> Directions: An exact restatement of all the data is required, with the pictures left out.

> Excerpted data:
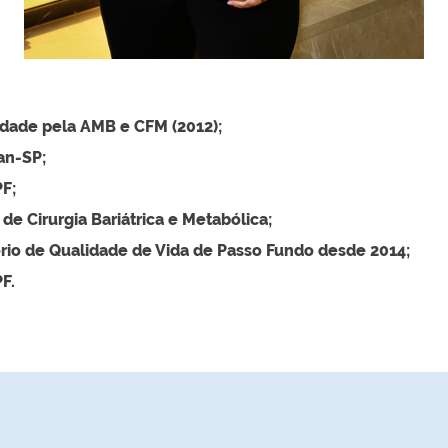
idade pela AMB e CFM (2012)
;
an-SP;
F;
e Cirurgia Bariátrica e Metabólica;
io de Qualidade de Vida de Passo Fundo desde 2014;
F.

> Written solution:
idade pela AMB e CFM (2012)
;
an-SP;
F;
e Cirurgia Bariátrica e Metabólica;
io de Qualidade de Vida de Passo Fundo desde 2014;
F.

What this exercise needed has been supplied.